The group moved to Columbia Records in 1941 and shortened its name to the Golden Gate Quartet. During World War II, it recorded songs like "Stalin Wasn't Stallin' " along with spirituals. Wilson left the group to join the Navy in 1944 and returned in 1946. The quartet had a national radio show on the CBS network and appeared in a number of films, including "Star Spangled Rhythm," "Hollywood Canteen," "Bring On the Girls" and "A Song Is Born." It had performed at the inauguration of Franklin Delano Roosevelt, becoming the first black group to sing in Constitution Hall, and also sang for the Roosevelts at the White House.
In 1958, after a 28-country tour sponsored by the State Department, the Golden Gate Quartet relocated to Paris. With Wilson as its manager and arranger, the group continued to be a major concert draw in Europe and on world tours.
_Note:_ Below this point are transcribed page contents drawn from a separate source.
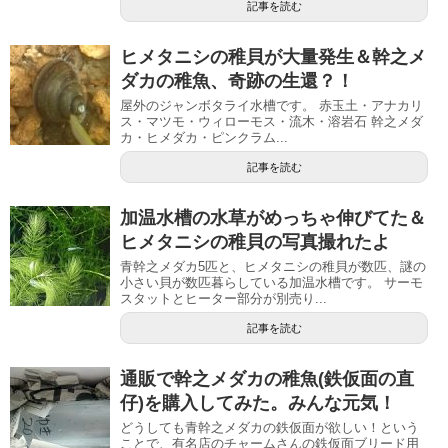
記事を読む
ヒメタニシの稚貝が大量発生＆幹之メ
ダカの稚魚、奇跡の生還？！
屋外のジャンボタライ水槽です。 赤玉土・アナカリ
ス・マツモ・ウィローモス・流木・溶岩石 幹之メダ
カ・ヒメダカ・ピンクラム...
記事を読む
加温水槽の水草がめっちゃ伸びてた＆
ヒメタニシの稚貝の写真撮れたよ
青幹之メダカ5匹と、ヒメタニシの稚貝が数匹、謎の
小さい貝が数匹暮らしている加温水槽です。 サーモ
スタットとヒーター部分が別売り...
記事を読む
通販で幹之メダカの稚魚(鉄仮面の直
仔)を購入してみた。みんな元気！
どうしても青幹之メダカの鉄仮面が欲しい！という
ことで、有名店のチャームさんの鉄仮面ブリード用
Since the 1970s, the group has included Wilson's grandnephew, Paul Brembly.
In 1994, the quartet gave its first performance in the United States since the 1950s when it was inducted into the hall of fame of United in Group Harmony, an organization devoted to preserving the history of vocal harmony.
Wilson announced his retirement from performing with the quartet in October but continued to oversee rehearsals for his replacement, Andrew Freeman.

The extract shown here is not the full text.